Please repeat the lines below, exactly and only, from the one that holds "Casserole AFFINITY (476, 1288)" through the one that holds "Besoin d'aide? (733, 1859)".

════════

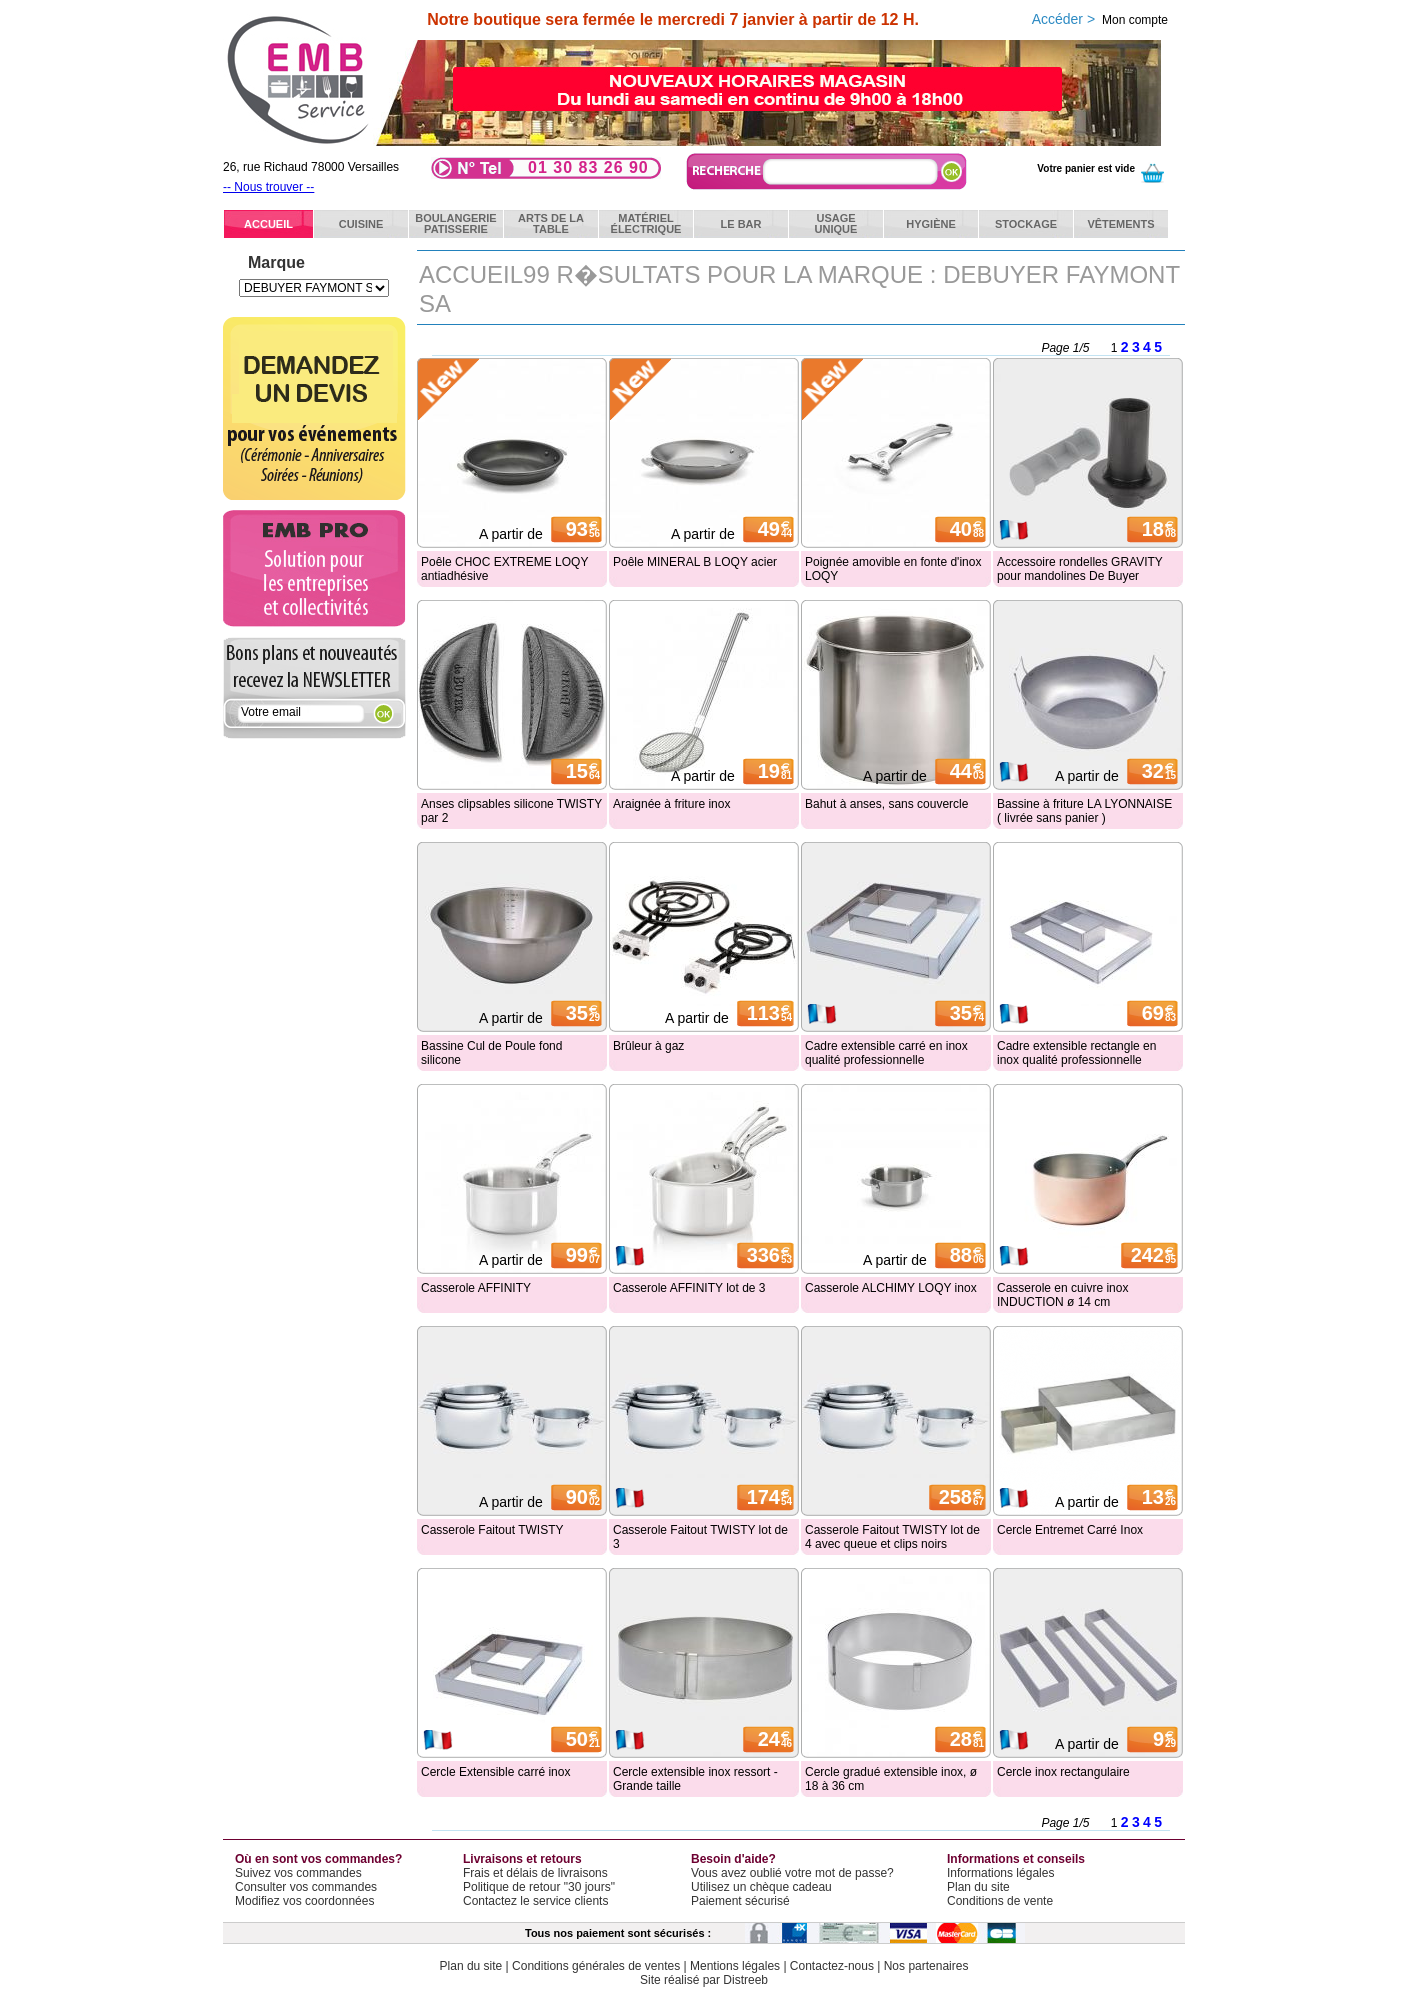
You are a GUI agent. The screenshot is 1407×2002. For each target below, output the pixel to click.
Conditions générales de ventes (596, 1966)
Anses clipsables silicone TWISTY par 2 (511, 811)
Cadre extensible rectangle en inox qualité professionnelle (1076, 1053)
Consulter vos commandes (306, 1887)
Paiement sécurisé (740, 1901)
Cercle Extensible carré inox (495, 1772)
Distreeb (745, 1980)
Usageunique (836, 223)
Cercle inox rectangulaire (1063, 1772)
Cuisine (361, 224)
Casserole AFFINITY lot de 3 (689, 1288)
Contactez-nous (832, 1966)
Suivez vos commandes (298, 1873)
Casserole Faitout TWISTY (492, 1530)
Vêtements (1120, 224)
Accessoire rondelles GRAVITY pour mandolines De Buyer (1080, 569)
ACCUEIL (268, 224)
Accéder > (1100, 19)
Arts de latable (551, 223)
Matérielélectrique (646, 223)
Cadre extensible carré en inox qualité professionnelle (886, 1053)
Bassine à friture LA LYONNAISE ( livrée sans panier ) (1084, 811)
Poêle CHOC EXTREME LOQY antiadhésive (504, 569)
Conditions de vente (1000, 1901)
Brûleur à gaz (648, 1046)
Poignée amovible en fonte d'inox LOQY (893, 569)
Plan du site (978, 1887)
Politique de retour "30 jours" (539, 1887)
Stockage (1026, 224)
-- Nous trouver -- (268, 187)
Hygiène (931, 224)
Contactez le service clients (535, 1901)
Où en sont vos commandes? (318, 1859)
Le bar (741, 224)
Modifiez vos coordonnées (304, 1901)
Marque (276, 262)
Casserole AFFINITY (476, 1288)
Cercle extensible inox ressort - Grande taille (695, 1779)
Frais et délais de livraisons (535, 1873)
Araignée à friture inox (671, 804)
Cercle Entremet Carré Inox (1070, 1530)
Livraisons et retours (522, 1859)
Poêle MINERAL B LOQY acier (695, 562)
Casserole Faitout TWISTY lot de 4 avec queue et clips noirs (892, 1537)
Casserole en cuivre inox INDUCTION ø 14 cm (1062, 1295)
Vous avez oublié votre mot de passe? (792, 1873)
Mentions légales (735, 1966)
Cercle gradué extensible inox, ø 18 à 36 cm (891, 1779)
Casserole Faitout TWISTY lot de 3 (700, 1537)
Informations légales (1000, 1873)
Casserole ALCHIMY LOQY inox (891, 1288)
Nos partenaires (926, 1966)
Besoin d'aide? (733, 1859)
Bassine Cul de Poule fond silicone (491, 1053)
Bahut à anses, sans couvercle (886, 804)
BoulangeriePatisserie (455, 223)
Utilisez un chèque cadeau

════════

- _Answer box_:
Casserole AFFINITY (476, 1288)
Cercle extensible inox ressort - Grande taille (695, 1779)
Frais et délais de livraisons (535, 1873)
Araignée à friture inox (671, 804)
Cercle Entremet Carré Inox (1070, 1530)
Livraisons et retours (522, 1859)
Poêle MINERAL B LOQY acier (695, 562)
Casserole Faitout TWISTY lot de 4 avec queue et clips noirs (892, 1537)
Casserole en cuivre inox INDUCTION ø 14 cm (1062, 1295)
Vous avez oublié votre mot de passe? (792, 1873)
Mentions légales (735, 1966)
Cercle gradué extensible inox, ø 18 à 36 cm (891, 1779)
Casserole Faitout TWISTY lot de 3 (700, 1537)
Informations légales (1000, 1873)
Casserole ALCHIMY LOQY inox (891, 1288)
Nos partenaires (926, 1966)
Besoin d'aide? (733, 1859)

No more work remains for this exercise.